Soviet-designed large turboprop aircraft engine


Soviet-designed large turboprop aircraft engine

FieldValue
nameDobrynin VD-4K
imageTriebwerksinstallation der Tu-85 Dobrynin WD-4K .jpg
image_size300
engine_typeSix-bank turbo-compound, inline radial engine
manufacturerDobrynin OKB-36 in Rybinsk
national_originSoviet Union
first_runJune 1950
major_applicationsTupolev Tu-85
number_built23

The Dobrynin VD-4K was a Soviet six-bank, 24-cylinder, turbo-compound, inline radial engine developed after the end of World War II. It was superseded by turboprop engines before it could be widely used.

Development

The VD-4K, originally designated as the M-253K, was a development of the post-war VD-3TK (M-251K) engine.

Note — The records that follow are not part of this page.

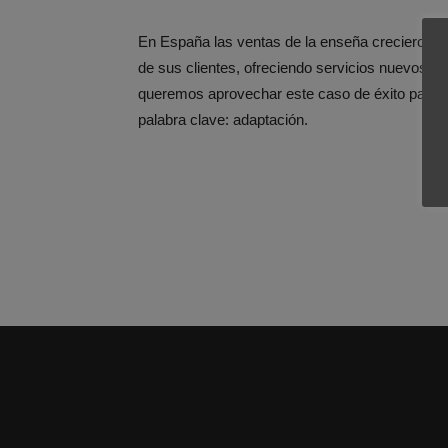
En España las ventas de la enseña crecieron un
de sus clientes, ofreciendo servicios nuevos 
queremos aprovechar este caso de éxito para a
palabra clave: adaptación.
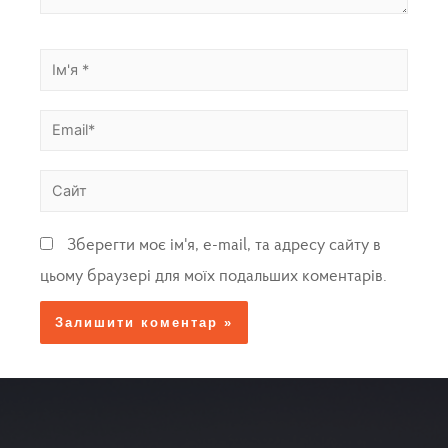
Зберегти моє ім'я, e-mail, та адресу сайту в
цьому браузері для моїх подальших коментарів.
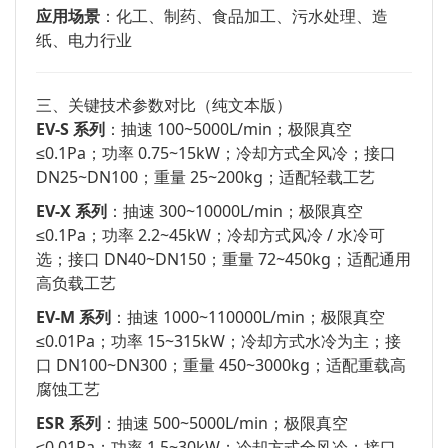
应用场景
：化工、制药、食品加工、污水处理、造
纸、电力行业
三、关键技术参数对比（纯文本版）
EV-S 系列
：抽速 100~5000L/min；极限真空
≤0.1Pa；功率 0.75~15kW；冷却方式全风冷；接口
DN25~DN100；重量 25~200kg；适配轻载工艺
EV-X 系列
：抽速 300~10000L/min；极限真空
≤0.1Pa；功率 2.2~45kW；冷却方式风冷 / 水冷可
选；接口 DN40~DN150；重量 72~450kg；适配通用
高负载工艺
EV-M 系列
：抽速 1000~110000L/min；极限真空
≤0.01Pa；功率 15~315kW；冷却方式水冷为主；接
口 DN100~DN300；重量 450~3000kg；适配重载高
腐蚀工艺
ESR 系列
：抽速 500~5000L/min；极限真空
≤0.01Pa；功率 1.5~30kW；冷却方式全风冷；接口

Like Nazi Germany's experimental Junkers Jumo 222 multibank wartime engine, the VD-4K had six monobloc banks, each with four liquid-cooled cylinders. However, the VD-4K had a larger displacement figure — at nearly 59.5 litres — than any planned or tested development of the German powerplant; itself only planned to have a top displacement figure of 55.5 litres, with a 145 x 140 mm bore-stroke figure for each cylinder in its planned 222C/D version. The VD-4K utilized a trio of blow-down exhaust, also known as power-recovery, turbines were fitted between the cylinder banks, which made it a turbo-compound engine. A geared centrifugal supercharger and a turbocharger were also fitted to the engine itself.

Development began in January 1949 and construction of the prototype began in September of that year. The first engine was completed in January 1950 and it underwent its 100-hour tests in June. It successfully passed its State acceptance tests in January–February 1951. It was evaluated aboard a Tupolev Tu-4 bomber in 1950, itself powered with a quartet of the Shvetsov OKB's 1946-origin, ASh-73 radial engines, each of a displacement figure of 58.1 litres, somewhat close to that of the Dobrynin multibank powerplant design. The Dobrynin engines were most notably fitted to the two prototypes of the Tupolev Tu-85 bomber, but the aircraft, and its engines, was not placed into production because of the promise offered by turboprop engines of immensely more power, like the Kuznetsov NK-12 — itself developed and in test by 1951 — and used on the Tupolev Tu-95 strategic bomber

Applications

  • Tupolev Tu-4
  • Tupolev Tu-85

Specifications (VD-4K)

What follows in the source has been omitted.